論議を吹っかけているのだけれども、どうですか。

 では、「4 おわりに」になりますが、これは前回と同じように「一定の結論を得た」と記載されておりますけれども、本日の議論を踏まえる方向で取りまとめることとしておりますが、いかがでしょうか。16ページになります。これでうまくまとまったということは。

○西田委員 きょう、宿題みたいになっているのは、5ページの「身体を支えているロープを2系統確保すれば、1系統に不具合が生じたとしても、残る1系統により身体の保持を確保することができる」という文章を変更するというところが宿題みたいになってしまっているということですか。

○事務局 今、お伺いした中であったのは、今、西田委員がおっしゃった、3の(1)の「ア 安全対策の多重化」の中の記載を修正するという点。それから石原委員から御指摘いただいた12ページの「ロープの切断防止措置」の「置き型養生材」「巻き付け型養生材」となっているところを「の例」というふうに修正をかける。その2点だと認識しておりますけれども、それでよろしいですか。

○西田委員 はい。僕もそのように理解しています。

では、それは後日メールか何かで御連絡いただいてという格好になるのですか。

○事務局 修正して、最終的にはどういう形でまとめるかということになろうかと思います。修正しまして、またメールで皆様方にも御確認いただく。微修正でございますので、お忙しい皆様にあえて集まっていただかなくてもよろしいということであれば、座長とも相談しながら修正をさせていただいて、皆様方にメールで御報告させていただくということでよろしいでしょうか。

○西田委員 それがよいと思います。

○杉本座長 そういうことで、意見を皆さんにいただいたということで、残りの仕事をお願いいたします。

以上で報告書(案)を一通り検討いたしました。

本日の議論で御意見等が出て、修正する部分がありますが、御多忙中の皆さんに再度集まっていただくことではないと思いますので、もしよければ、事務局で修正したものを座長が確認して、皆さんにメールで御連絡するということで御了解をいただければと思います。

 それでは、これで事務局に戻していいですか。

○事務局 はい。

○杉本座長 では、よろしくお願いいたします。

○事務局 最後になりますので、事務局を代表いたしまして安全対策指導業務分析官の一瀬から一言御挨拶を申し上げます。
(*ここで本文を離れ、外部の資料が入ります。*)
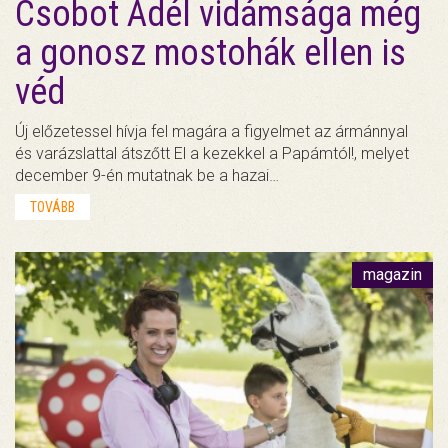
Csobot Adél vidámsága még
a gonosz mostohák ellen is
véd
Új előzetessel hívja fel magára a figyelmet az ármánnyal
és varázslattal átszőtt El a kezekkel a Papámtól!, melyet
december 9-én mutatnak be a hazai…
TOVÁBB
magazin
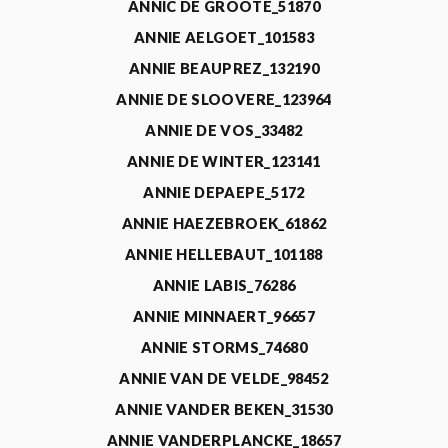
ANNIC DE GROOTE_51870
ANNIE AELGOET_101583
ANNIE BEAUPREZ_132190
ANNIE DE SLOOVERE_123964
ANNIE DE VOS_33482
ANNIE DE WINTER_123141
ANNIE DEPAEPE_5172
ANNIE HAEZEBROEK_61862
ANNIE HELLEBAUT_101188
ANNIE LABIS_76286
ANNIE MINNAERT_96657
ANNIE STORMS_74680
ANNIE VAN DE VELDE_98452
ANNIE VANDER BEKEN_31530
ANNIE VANDERPLANCKE_18657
○一瀬安全対策指導業務分析官 昨年の10月から4回にわたりまして、お忙しい中を検討会に御参加いただき、熱心に御検討いただきましてありがとうございました。

 若干報告書の修正がございますけれども、この報告書を踏まえまして省令の改正の作業を進めてまいりたいと思います。

また、法令だけでなくて、それ以外の部分でも御提言をいただいておりますので、関係する団体などとも連携しながら対策を進めていきたいと思っております。

報告書にもありますように、ブランコ作業では6年間でビルメンテナンス、建設業合わせて27名の方が亡くなって、非常に大きな課題でございますので、着実に対策を進めてまいりたいと思います。

半年近くにわたりまして御検討いただきました。改めてお礼を申し上げまして、挨拶とさせていただきます。ありがとうございました。

○事務局 それでは、以上をもちまして終了したいと思います。

○杉本座長 どうもお疲れさまでした。御協力ありがとうございました。